Characteristics of autosomal dominant WFS1-associated optic neuropathy and its comparability to OPA1-associated autosomal dominant optic atrophy

• Published in: Scientific reports Vol. 14; no. 1; pp. 22956 - 9
• Main Authors: de Muijnck, Cansu, Haer-Wigman, Lonneke, van Everdingen, Judith A. M., Lushchyk, Tanya, Heutinck, Pam A. T., van Dooren, Marieke F., Kievit, Anneke J. A., Verhoeven, Virginie J. M., Simon, Marleen E. H., Wasmann, Rosemarie A., Notting, Irene C., De Baere, Elfride, Walraedt, Sophie, De Zaeytijd, Julie, Van den Broeck, Filip, Leroy, Bart P., Boon, Camiel J. F., van Genderen, Maria M.
• Format: Journal Article
• Language: English
• Published: London Nature Publishing Group UK 03.10.2024; Nature Publishing Group; Nature Portfolio
• Subjects: 631/208; 692/1807; 692/1807/1482; 692/308; 692/700/139; Adolescent; Adult; Aged; Anterior chamber; Atrophy; Child; Color vision; Diabetes mellitus; DOA; Extremities; Eye diseases; Female; Genotype & phenotype; GTP Phosphohydrolases - genetics; Hearing loss; Humanities and Social Sciences; Humans; Inherited optic neuropathy; Lamination; Male; Membrane Proteins - genetics; Middle Aged; multidisciplinary; Mutation; OPA1; Optic atrophy; Optic Atrophy, Autosomal Dominant - genetics; Optic Atrophy, Autosomal Dominant - pathology; Optic neuropathy; Phenotype; Phenotypes; Science; Science (multidisciplinary); Visual evoked potentials; WFS1; Wolfram Syndrome - genetics; Young Adult; Optic atrophy; Inherited optic neuropathy; OPA1; WFS1; DOA
• ISSN: 2045-2322; 2045-2322
• DOI: 10.1038/s41598-024-74364-x

This study aims to describe the ophthalmic characteristics of autosomal dominant (AD) WFS1 -associated optic atrophy (AD WFS1 -OA), and to explore phenotypic differences with dominant optic atrophy (DOA) caused by mutations in the OPA1 -gene.
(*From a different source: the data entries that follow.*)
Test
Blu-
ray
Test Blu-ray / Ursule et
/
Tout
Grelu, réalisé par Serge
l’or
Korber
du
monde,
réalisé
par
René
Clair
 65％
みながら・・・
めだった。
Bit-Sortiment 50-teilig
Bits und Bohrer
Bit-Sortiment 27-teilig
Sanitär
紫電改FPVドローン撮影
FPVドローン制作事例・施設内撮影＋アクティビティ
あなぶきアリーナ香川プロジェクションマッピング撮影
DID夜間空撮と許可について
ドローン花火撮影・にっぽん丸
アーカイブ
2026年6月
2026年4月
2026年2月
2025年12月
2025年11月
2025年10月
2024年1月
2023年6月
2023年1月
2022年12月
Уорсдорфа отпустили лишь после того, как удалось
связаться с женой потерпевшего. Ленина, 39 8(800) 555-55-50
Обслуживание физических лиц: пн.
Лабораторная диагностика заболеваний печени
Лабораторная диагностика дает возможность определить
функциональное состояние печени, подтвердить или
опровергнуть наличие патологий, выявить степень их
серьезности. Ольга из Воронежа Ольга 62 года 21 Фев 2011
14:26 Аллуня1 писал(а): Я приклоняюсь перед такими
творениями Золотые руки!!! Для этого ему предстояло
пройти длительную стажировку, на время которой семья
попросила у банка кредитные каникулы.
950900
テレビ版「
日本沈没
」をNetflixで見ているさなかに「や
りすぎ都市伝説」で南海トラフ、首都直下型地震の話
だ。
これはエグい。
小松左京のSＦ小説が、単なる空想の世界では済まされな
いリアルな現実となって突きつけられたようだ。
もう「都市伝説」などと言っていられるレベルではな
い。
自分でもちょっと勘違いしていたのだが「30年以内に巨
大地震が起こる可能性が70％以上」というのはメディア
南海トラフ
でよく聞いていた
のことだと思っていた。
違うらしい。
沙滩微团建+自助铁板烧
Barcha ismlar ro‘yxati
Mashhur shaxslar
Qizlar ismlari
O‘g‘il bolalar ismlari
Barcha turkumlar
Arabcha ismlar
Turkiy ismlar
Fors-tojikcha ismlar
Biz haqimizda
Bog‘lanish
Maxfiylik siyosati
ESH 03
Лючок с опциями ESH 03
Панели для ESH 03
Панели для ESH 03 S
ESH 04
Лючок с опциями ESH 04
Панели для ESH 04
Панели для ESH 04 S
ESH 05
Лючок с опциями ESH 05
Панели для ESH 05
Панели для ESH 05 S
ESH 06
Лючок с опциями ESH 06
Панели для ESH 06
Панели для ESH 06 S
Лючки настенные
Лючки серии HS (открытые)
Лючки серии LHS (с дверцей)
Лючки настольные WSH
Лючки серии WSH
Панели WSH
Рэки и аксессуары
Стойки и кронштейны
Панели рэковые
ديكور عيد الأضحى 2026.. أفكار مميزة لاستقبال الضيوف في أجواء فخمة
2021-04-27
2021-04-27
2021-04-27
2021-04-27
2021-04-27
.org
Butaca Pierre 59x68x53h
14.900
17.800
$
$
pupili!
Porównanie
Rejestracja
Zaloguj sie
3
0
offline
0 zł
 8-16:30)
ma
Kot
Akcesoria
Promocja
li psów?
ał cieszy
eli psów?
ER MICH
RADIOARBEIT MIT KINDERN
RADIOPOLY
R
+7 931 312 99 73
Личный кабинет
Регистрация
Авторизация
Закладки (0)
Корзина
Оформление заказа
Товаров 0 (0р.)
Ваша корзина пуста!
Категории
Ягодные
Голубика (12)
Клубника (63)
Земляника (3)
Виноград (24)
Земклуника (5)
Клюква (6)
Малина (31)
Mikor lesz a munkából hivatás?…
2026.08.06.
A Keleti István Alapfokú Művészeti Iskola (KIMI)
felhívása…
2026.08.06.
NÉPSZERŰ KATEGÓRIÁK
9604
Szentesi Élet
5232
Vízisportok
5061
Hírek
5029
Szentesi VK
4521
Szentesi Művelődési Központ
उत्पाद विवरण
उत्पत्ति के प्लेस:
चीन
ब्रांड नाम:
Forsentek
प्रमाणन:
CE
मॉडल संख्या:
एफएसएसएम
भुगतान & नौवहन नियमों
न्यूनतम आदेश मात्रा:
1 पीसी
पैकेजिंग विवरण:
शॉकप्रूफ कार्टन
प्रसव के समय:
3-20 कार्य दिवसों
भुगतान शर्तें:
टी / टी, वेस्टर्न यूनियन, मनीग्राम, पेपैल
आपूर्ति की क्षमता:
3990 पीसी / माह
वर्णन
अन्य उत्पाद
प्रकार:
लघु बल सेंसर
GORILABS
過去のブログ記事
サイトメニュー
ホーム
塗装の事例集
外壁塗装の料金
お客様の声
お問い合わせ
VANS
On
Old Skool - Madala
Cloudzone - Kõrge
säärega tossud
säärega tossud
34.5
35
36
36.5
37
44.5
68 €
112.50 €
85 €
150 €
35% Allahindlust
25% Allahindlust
WFS1 -associated diseases, or ‘wolframinopathies’, exhibit a spectrum of ocular and systemic phenotypes, of which the autosomal recessive Wolfram syndrome has been the most extensively studied. AD mutations in WFS1 also cause various phenotypical changes including OA. The most common phenotype in AD WFS1 -associated disease, the combination of OA and hearing loss (HL), clinically resembles the ‘plus’ phenotype of DOA. We performed a comprehensive medical record review across tertiary referral centers in the Netherlands and Belgium resulting in 22 patients with heterozygous WFS1 variants. Eighteen (82%) had HL in addition to OA. Diabetes mellitus was found in 7 (32%). Four patients had isolated OA. One patient had an unusual phenotype with anterior chamber abnormalities and malformations of the extremities. Compared to DOA, AD WFS1 -OA patients had different color vision abnormalities (red-green vs blue-yellow in DOA), abnormal OPL lamination on macular OCT (absent in DOA), more generalized thinning of the retinal nerve fiber layer, and more reduced and delayed pattern reversal visual evoked potentials.